Causas estruturais do défice comercial dos EUA

O dólar como moeda de reserva e o consumo elevado

O défice comercial dos EUA tem origem em factores económicos fundamentais que transcendem as relações bilaterais. O dólar americano representa 58% das reservas mundiais de divisas (2024), criando uma procura externa persistente que mantém a moeda forte e torna as exportações dos EUA mais caras. Este"privilégio exorbitante" permite aos EUA financiar facilmente o défice através de entradas de capital, mas também cria uma tendência estrutural para os défices comerciais.

Além disso, a economia dos EUA caracteriza-se por taxas de poupança mais baixas mais baixas do que as dos seus principais parceiros comerciais. Em termos macroeconómicos, o défice comercial (NX = X - M) é diretamente equivalente à diferença entre a poupança e o investimento internos (NX = S - I), o que obriga os EUA a contrair empréstimos no estrangeiro para colmatar esta diferença.

Os défices orçamentais federais elevados e persistentes contribuem significativamente para o défice comercial através do fenómeno dos"défices gémeos". A expansão orçamental das últimas administrações aumentou a procura agregada, impulsionando as importações.

Diferenças sectoriais: a diferença entre bens e serviços

O contraste entre as balanças comerciais de bens e serviços é gritante. Em março de 2025, os EUA tinham um défice de bens de 163,5 mil milhões de dólares e um excedente de serviços de 23,0 mil milhões de dólares. O défice de bens cresceu mais rapidamente do que o excedente de serviços.

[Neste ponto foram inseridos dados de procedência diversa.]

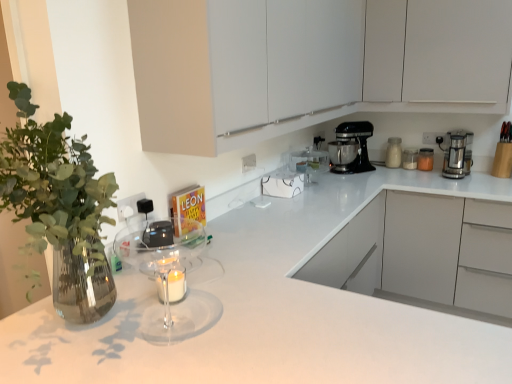 Describe the element at coordinates (425, 159) in the screenshot. This screenshot has height=384, width=512. I see `translucent glass jar at upper right, the second kitchen appliance in the right-to-left sequence` at that location.

This screenshot has width=512, height=384. In order to click on white glossy countertop at center in this screenshot , I will do `click(270, 311)`.

This screenshot has width=512, height=384. Describe the element at coordinates (168, 284) in the screenshot. I see `transparent glass mixer at center` at that location.

How much space does white matte cabinet at upper center, arranged as the 1th cabinetry when viewed from the back, occupy horizontally?

14.37 inches.

At what (x,y) coordinates should I click in order to perform the action: click on white glossy jar at upper right, the third kitchen appliance from the right. Please return your answer as a coordinate pair (x, y). Looking at the image, I should click on (393, 152).

The width and height of the screenshot is (512, 384). Identify the location of black metallic stand mixer at upper right, the 1th kitchen appliance when ordered from left to right. (351, 148).

The image size is (512, 384). Describe the element at coordinates (456, 155) in the screenshot. I see `satin silver coffee maker at right, which ranks as the first kitchen appliance in right-to-left order` at that location.

The image size is (512, 384). I want to click on translucent glass jar at upper right, acting as the 3th kitchen appliance starting from the left, so click(x=425, y=159).

Measure the distance between transparent glass mixer at center and white glossy jar at upper right, the third kitchen appliance from the right.

transparent glass mixer at center is 6.84 feet from white glossy jar at upper right, the third kitchen appliance from the right.

The image size is (512, 384). Identify the location of mixer below the white glossy jar at upper right, which is the 2th kitchen appliance from left to right (from the image's perspective). (168, 284).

Contrariamente à opinião comum, o sector da tecnologia apresenta um quadro misto:

  • Os produtos de tecnologia avançada (ATP) apresentam um desempenho variável por subsector
  • O subsector das TIC apresenta défices substanciais
  • O sector aeroespacial gera sistematicamente o maior excedente
  • A eletrónica, o fabrico flexível, os materiais avançados e o armamento apresentam um excedente ou equilíbrio comercial

Os EUA mantiveram uma forte vantagem comparativa nos serviços digitais, com exportações que geraram 655,5 mil milhões de dólares em 2023, criando um excedente comercial de 266,8 mil milhões de dólares neste sector. Os serviços digitais representaram 64% de todas as exportações de serviços dos EUA em 2023, com os serviços financeiros e empresariais a registarem os maiores excedentes.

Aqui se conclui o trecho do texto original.